_WHAT IS REQUIRED_. Where does the word "gerne" occur in the entries below? Copy every line that has it.

+--

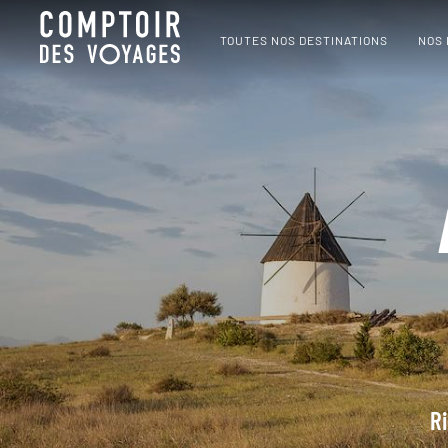
TOUTES NOS DESTINATIONS
NOS
Ri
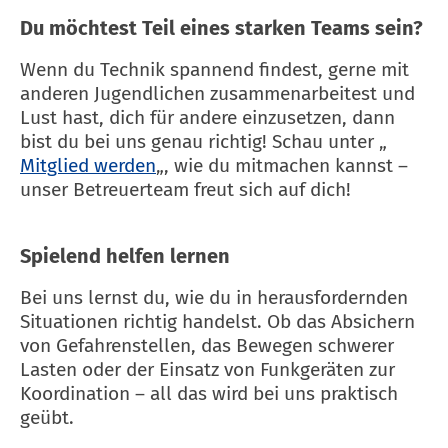
Du möchtest Teil eines starken Teams sein?
Wenn du Technik spannend findest, gerne mit
anderen Jugendlichen zusammenarbeitest und
Lust hast, dich für andere einzusetzen, dann
bist du bei uns genau richtig! Schau unter „
Mitglied werden
„, wie du mitmachen kannst –
unser Betreuerteam freut sich auf dich!
Spielend helfen lernen
Bei uns lernst du, wie du in herausfordernden
Situationen richtig handelst. Ob das Absichern
von Gefahrenstellen, das Bewegen schwerer
Lasten oder der Einsatz von Funkgeräten zur
Koordination – all das wird bei uns praktisch
geübt.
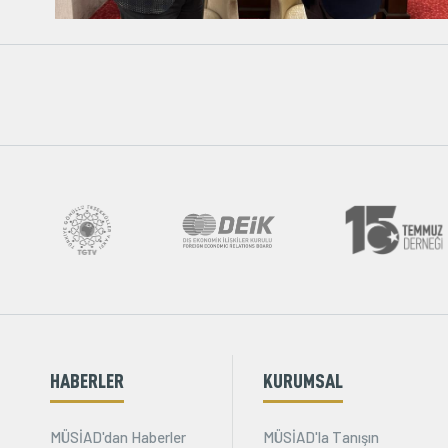
HABERLER
KURUMSAL
MÜSİAD'dan Haberler
MÜSİAD'la Tanışın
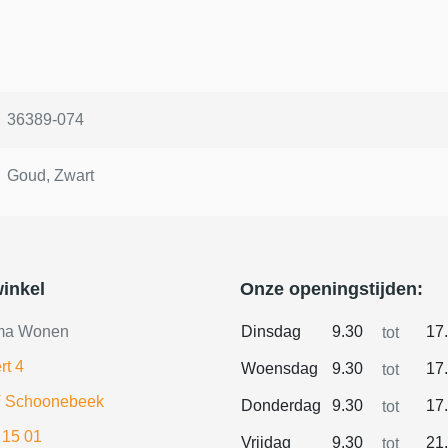
36389-074
Goud, Zwart
inkel
Onze openingstijden:
ma Wonen
Dinsdag
9.30
17
tot
rt 4
Woensdag
9.30
17
tot
 Schoonebeek
Donderdag
9.30
17
tot
 15 01
Vrijdag
9.30
21
tot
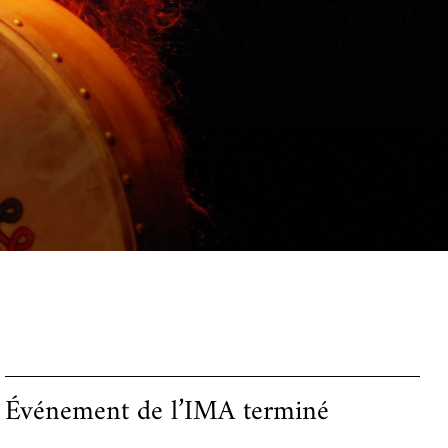
Événement de l’IMA terminé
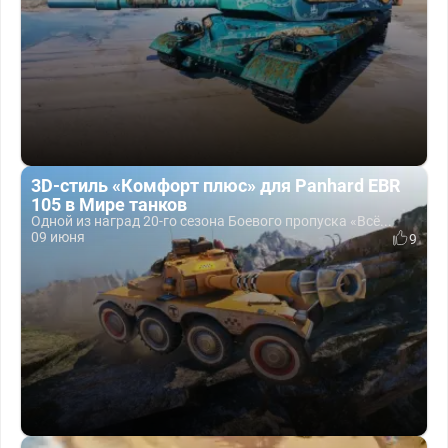
3D-стиль «Комфорт плюс» для Panhard EBR
105 в Мире танков
Одной из наград 20-го сезона Боевого пропуска «Всё...
09 июня
9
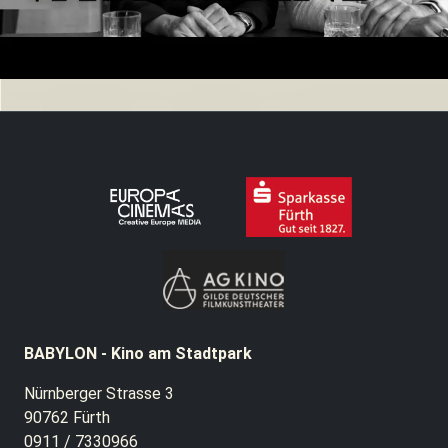
BABYLON - Kino am Stadtpark
Nürnberger Strasse 3
90762 Fürth
0911 / 7330966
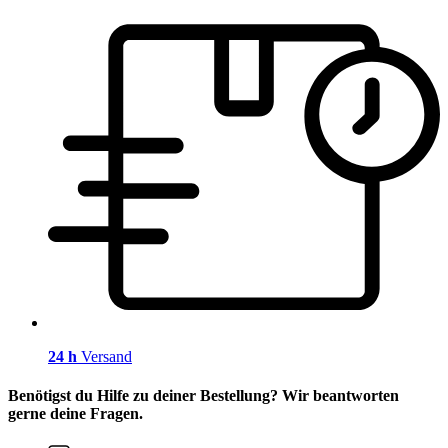
24 h
Versand
Benötigst du Hilfe zu deiner Bestellung? Wir beantworten
gerne deine Fragen.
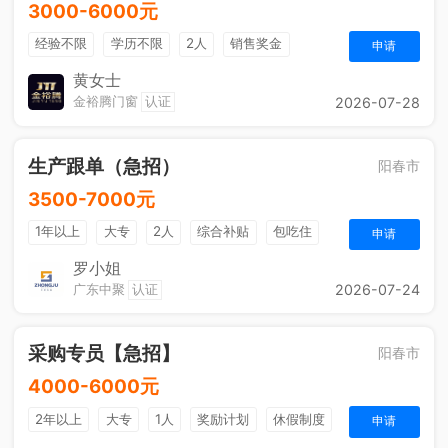
3000-6000元
经验不限
学历不限
2人
销售奖金
申请
休假制度
黄女士
金裕腾门窗
认证
2026-07-28
生产跟单（急招）
阳春市
3500-7000元
1年以上
大专
2人
综合补贴
包吃住
申请
法定节假日
五险一金
奖励计划
罗小姐
广东中聚
认证
2026-07-24
采购专员【急招】
阳春市
4000-6000元
2年以上
大专
1人
奖励计划
休假制度
申请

+--

_RESPONSE TO THE TASK_.
Wenn du Technik spannend findest, gerne mit
gerne deine Fragen.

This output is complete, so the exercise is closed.